Aim of the task:
Write every entry out again exactly, please, and skip the pictures.

[[ Given data, beginning ]]

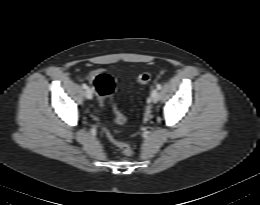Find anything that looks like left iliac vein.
<instances>
[{
  "label": "left iliac vein",
  "mask_w": 260,
  "mask_h": 205,
  "mask_svg": "<svg viewBox=\"0 0 260 205\" xmlns=\"http://www.w3.org/2000/svg\"><path fill=\"white\" fill-rule=\"evenodd\" d=\"M160 98V93L158 91V89H153L151 91V95H150V99L153 103H157L159 101Z\"/></svg>",
  "instance_id": "obj_1"
}]
</instances>
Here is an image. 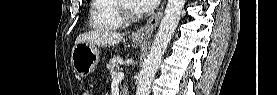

[[ Given data, end ]]

Solution for this problem:
Find anything that looks like left iliac vein.
<instances>
[{
  "label": "left iliac vein",
  "mask_w": 260,
  "mask_h": 205,
  "mask_svg": "<svg viewBox=\"0 0 260 205\" xmlns=\"http://www.w3.org/2000/svg\"><path fill=\"white\" fill-rule=\"evenodd\" d=\"M160 98V93L158 91V89H153L151 91V95H150V99L153 103H157L159 101Z\"/></svg>",
  "instance_id": "obj_1"
}]
</instances>
Here is an image. 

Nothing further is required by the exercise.